[version française]

Anabelle Hulaut

Anne Cartel

Correspondance paru dans le Paris Granville :
Rubrique : Point de vue

Lost in Translation
Correspondance.
Granville Gallery - 6-28 juin 2009


Lost in translation.

Titre évocateur dans l'esprit du cinéphile. Traduction, interprétation, transmission, quiproquo ! Moteur du processus Hulaut, le déplacement, l'écart, pénètrent tant les mots, les sens que les situations que l'artiste produit lors d'expositions. Il paraissait dès lors inévitable au Paris-Granville d'y participer en prenant le pretexte d'un voyage "réel" Caen-paris-Philadelphie-New York-Philadelphie-Paris-Caen.
Ce fut l'histoire d'un entretien qui prit donc comme point de départ l'aéroport de Roissy Charles-De-Gaulle. Tentative vaine car au delà de ce déplacement physique, le Paris-Granville était monté à bord d'une navette périlleuse, la pensée en mouvement d'un artiste. L'entretien relate une histoire d'expositions en gestation, où les idées se chevauchent, se superposent, l'une entrainant l'autre. Anabelle Hulaut se déplace mentalement comme un joueur d'échec, toujours anticiper, visualiser le coup avenir tout en demeurant dans l'inconnu du coup adversaire, le hasard.

La conception de l'exposition à la Granville Gallery naît lors d'un voyage à Hong Kong, suit à la trace le personnage Hulaut avec son motif du damier noir et blanc de Cholet à la Galerie du Dourven ; interfère avec le projet en cours Rideaux sur Loire, prend des allures gustatives avec le prototype d'un jeu d'échecs en chocolat, fruit de sa résidence à Saint Gilles Croix de Vie.

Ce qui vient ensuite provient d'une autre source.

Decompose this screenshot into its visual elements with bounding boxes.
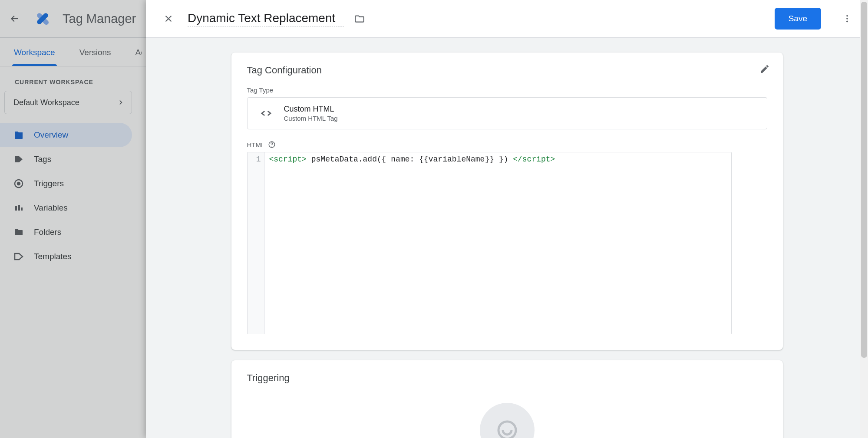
edit-icon[interactable] <box>759 64 770 74</box>
close-icon[interactable] <box>161 11 176 26</box>
trigger-placeholder <box>247 394 767 438</box>
tag-type-title: Custom HTML <box>284 105 338 114</box>
svg-point-10 <box>846 21 848 23</box>
trigger-placeholder-circle <box>480 403 535 438</box>
svg-point-8 <box>846 15 848 17</box>
code-open-tag: <script> <box>269 155 307 164</box>
line-number: 1 <box>248 155 261 164</box>
triggering-card[interactable]: Triggering <box>231 360 783 438</box>
help-icon[interactable] <box>268 141 276 148</box>
tag-configuration-card: Tag Configuration Tag Type Custom HTML C… <box>231 53 783 350</box>
code-gutter: 1 <box>248 152 265 334</box>
drawer-body: Tag Configuration Tag Type Custom HTML C… <box>146 38 868 438</box>
svg-point-12 <box>272 146 273 147</box>
code-body: psMetaData.add({ name: {{variableName}} … <box>307 155 513 164</box>
folder-select-icon[interactable] <box>353 13 366 25</box>
more-menu-icon[interactable] <box>838 10 856 27</box>
drawer-scrollbar[interactable] <box>860 0 868 438</box>
code-area[interactable]: <script> psMetaData.add({ name: {{variab… <box>265 152 731 334</box>
tag-type-text: Custom HTML Custom HTML Tag <box>284 105 338 122</box>
scrollbar-thumb[interactable] <box>861 2 867 358</box>
save-button[interactable]: Save <box>775 8 821 30</box>
svg-point-9 <box>846 18 848 20</box>
html-code-editor[interactable]: 1 <script> psMetaData.add({ name: {{vari… <box>247 152 732 334</box>
tag-name-input[interactable] <box>188 11 344 26</box>
tag-editor-drawer: Save Tag Configuration Tag Type Custom H… <box>146 0 868 438</box>
code-icon <box>259 106 274 121</box>
tag-type-label: Tag Type <box>247 86 767 94</box>
tag-type-selector[interactable]: Custom HTML Custom HTML Tag <box>247 97 767 129</box>
code-close-tag: </script> <box>513 155 555 164</box>
tag-type-subtitle: Custom HTML Tag <box>284 115 338 122</box>
card-title: Triggering <box>247 372 767 384</box>
html-label-text: HTML <box>247 141 265 148</box>
html-label: HTML <box>247 141 767 148</box>
card-title: Tag Configuration <box>247 65 767 76</box>
drawer-header: Save <box>146 0 868 38</box>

Brouillage dans l'entretien avec le Paris-Granville, circulation alternée, retard, incompréhension. Histoires de damier franc ou troublant, d'une salle d'attente, transit via Honk Kong, arrivée par Granville Road à la Granville Gallery. Jeux de mots, de sens, d'échelle. Granville Road en cantonais, "Big city" ou "grande ville route", l'infiniment grand investit l'infiniment petit de la Galerie. Cette dernière devient le lieu intermédiaire à tout déplacement, celui de l'attente, debout devant le quai ou bien assis sur un banc, contemplation ? Autant de points de vue et de seuils ouverts sur l'imaginaire dans la vacuité de l'espace-temps de l'exposition.


nn Crtl, juin 2009
pour le Paris-Granville



Anne CARTEL -nncrtl@gmail.com- 7 mai 2009 11:39
À: Anabelle Hulaut -mellehulaut@gmail.com-

je fais vite, je suis sur une borne en langue espagnole: l aeroport est effectivement un lieu etrange ou l identite se perd.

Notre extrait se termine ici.